これらのクーポンはすべて、45キロヘルツ、100%パワーで超音波処理され、通常の設定で30プラスマイナス5秒間超音波処理されました。これらの画像は、リンジー・ミラーによって12.5倍の倍率で撮影されました。行1のクーポンは希釈水中で超音波処理され、列2のクーポンはDE中和ブロスで超音波処理されました。

希釈水と比較して界面活性剤を含むDEブロスで超音波処理されたクーポンに残っているバイオフィルムが少ないようです。クーポンA、B、E、およびFはすべて10ミリリットルの体積で超音波処理され、クーポンC、D、GおよびHは40ミリリットルの溶液中で超音波処理された。より小さなボリュームで超音波処理されたクーポンには明らかに少ないバイオフィルムがあります。

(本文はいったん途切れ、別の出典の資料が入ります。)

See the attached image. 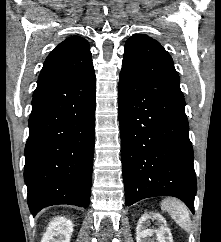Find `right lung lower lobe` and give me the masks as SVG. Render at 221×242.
<instances>
[{"mask_svg":"<svg viewBox=\"0 0 221 242\" xmlns=\"http://www.w3.org/2000/svg\"><path fill=\"white\" fill-rule=\"evenodd\" d=\"M94 130V71L69 87L33 96L24 170L33 216L51 205L87 208Z\"/></svg>","mask_w":221,"mask_h":242,"instance_id":"1","label":"right lung lower lobe"}]
</instances>
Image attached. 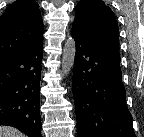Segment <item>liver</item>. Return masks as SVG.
<instances>
[{
	"instance_id": "liver-1",
	"label": "liver",
	"mask_w": 144,
	"mask_h": 137,
	"mask_svg": "<svg viewBox=\"0 0 144 137\" xmlns=\"http://www.w3.org/2000/svg\"><path fill=\"white\" fill-rule=\"evenodd\" d=\"M0 137H25L23 133L10 126H0Z\"/></svg>"
}]
</instances>
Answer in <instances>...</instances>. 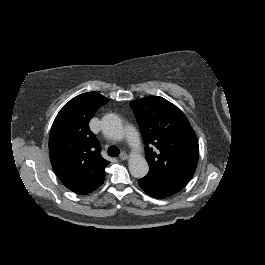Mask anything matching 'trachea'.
Listing matches in <instances>:
<instances>
[{
  "mask_svg": "<svg viewBox=\"0 0 265 265\" xmlns=\"http://www.w3.org/2000/svg\"><path fill=\"white\" fill-rule=\"evenodd\" d=\"M109 156H118L120 154V150L116 146H110L107 150Z\"/></svg>",
  "mask_w": 265,
  "mask_h": 265,
  "instance_id": "obj_1",
  "label": "trachea"
}]
</instances>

クーポンA、C、E、およびGは、一度に3本のチューブで浴中で超音波処理され、クーポンB、D、F、およびHは、一度に12本のチューブを有する浴中で超音波処理された。より少ないチューブで超音波処理されたサンプルは、優れたバイオフィルム収穫を示したようである。最終的に、チューブ内の体積を最小限に抑え、一度に超音波処理されたチューブの数を減らし、DE中和ブロスを使用することはすべて、バイオフィルムハーベスティングの強化に寄与するようです。

バイオフィルムを収穫して分解する完璧な方法はありませんが、いくつかのアプローチは異なる表面および/または用途に適しています。このビデオで紹介されているテクニックは、文献レビューによると最も一般的な3つの方法です。これら3つの手法は、研究者の出発点となります。

選択した収穫方法と分解方法を検証するために時間をかけることが重要です。すべての機器が微妙に異なるため、方法が標準化されていても、使用する機器のプロセスを確認することは賢明です。研究は、不適切な選択が偏ったテスト結果につながる可能性があることを示しています。

このビデオを見た後、この情報は、研究者がどの方法を使用するかについてより多くの情報に基づいた決定を下し、3つの表面タイプの再現性の向上と補完的な収穫および分解技術に関するガイダンスを提供するのに役立つことを願っています。